Thursday, September 2, 2010
Building Anticipation for JavaOne 2010
In Excitement brewing for JavaOne 2010, with or without Google, Neil McAllister lists some reasons JavaOne 2010 "could be the platform's most significant conference ever." There is, of course, the potential drama and controversy surrounding the recent Oracle/Google Android lawsuit, the announcement of Google withdrawing from participation in the event, and the wearing of slogan-bearing t-shirts. However, there is also the potential to learn more about the future direction of the Java language, the Java platform, and the Java ecosystem. Paul Krill has recently written a post on these subjects called Why the Java Frenzy Shouldn't Worry Anyone. I personally have liked the focus on core Java topics at this year's event. OTN Editor Justin Kestelyn called this a "return to purity" and this is what I prefer in software development conferences: deep technical insight into core subjects that I'm likely using or will use.
Terrence Barr writes in JavaOne 2010 Approaching Fast that "JavaOne is only a little more than two weeks away. Even though JavaOne is, for the first time this year, co-located with Oracle Develop, JavaOne is still very much an event in its own right."
The Java Community Process (JCP) Program Office has issued an invitation to activities related to the JCP. These activities include two Birds of a Feather sessions called "Java ME Checkpoint: Current Status and Future Directions" and "Java Community Process: What You Like and What You Don't." It appears that both are being held at the same time on the date (7 pm on Tuesday, September 21). The Java.net Activities at JavaOne post contains details about the Java.net activities at JavaOne being hosted in the Mason Street Tent.
The Eclipse Foundation is offering an opportunity to win a pass to JavaOne 2010. To enter this raffle, submit a story of how you and/or your organization uses Eclipse by September 9. See the related Wiki page for more details.

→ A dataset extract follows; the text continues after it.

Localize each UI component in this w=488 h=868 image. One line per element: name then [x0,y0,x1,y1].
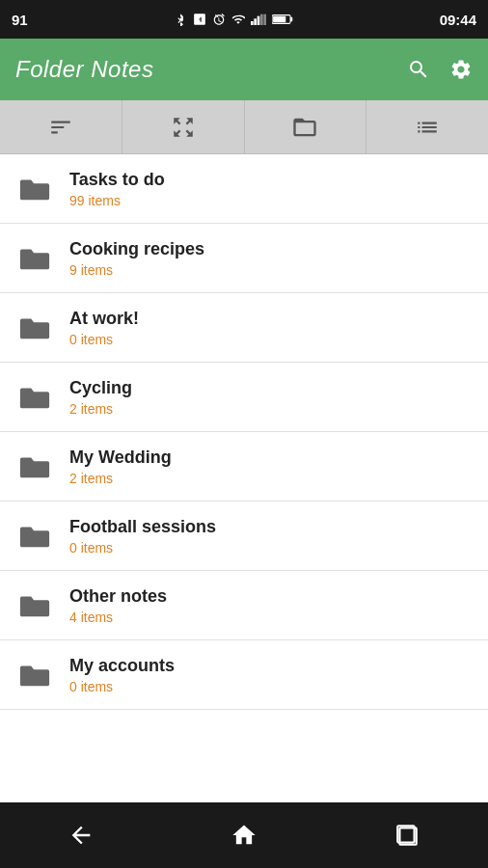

Students can obtain complimentary "Discover Passes" to JavaOne 2010 that allow them to attend sessions in the "Java Frontier track for students." The Discover Pass sessions are described as "designed for those with some or no programming experience. Students with no programming experience will discover tools and projects related to programming." "Qualifying students" get to attend the keynotes for the simultaneous conferences (JavaOne, Oracle Develop, and Oracle OpenWorld), the exhibition halls, and the Mason Street Tent. Also, when space permits, the students with these passes can attend JavaOne and Oracle Develop technical sessions as well. See the Calling All Student Developers: Get Into JavaOne and Oracle Developer for Free! post on the JavaOne conference blog for additional details on who qualifies and how to obtain this pass.
There has been some talk that JavaOne May be Dead, but as I started this post with, there is also talk that this could be one of the most momentous editions of JavaOne.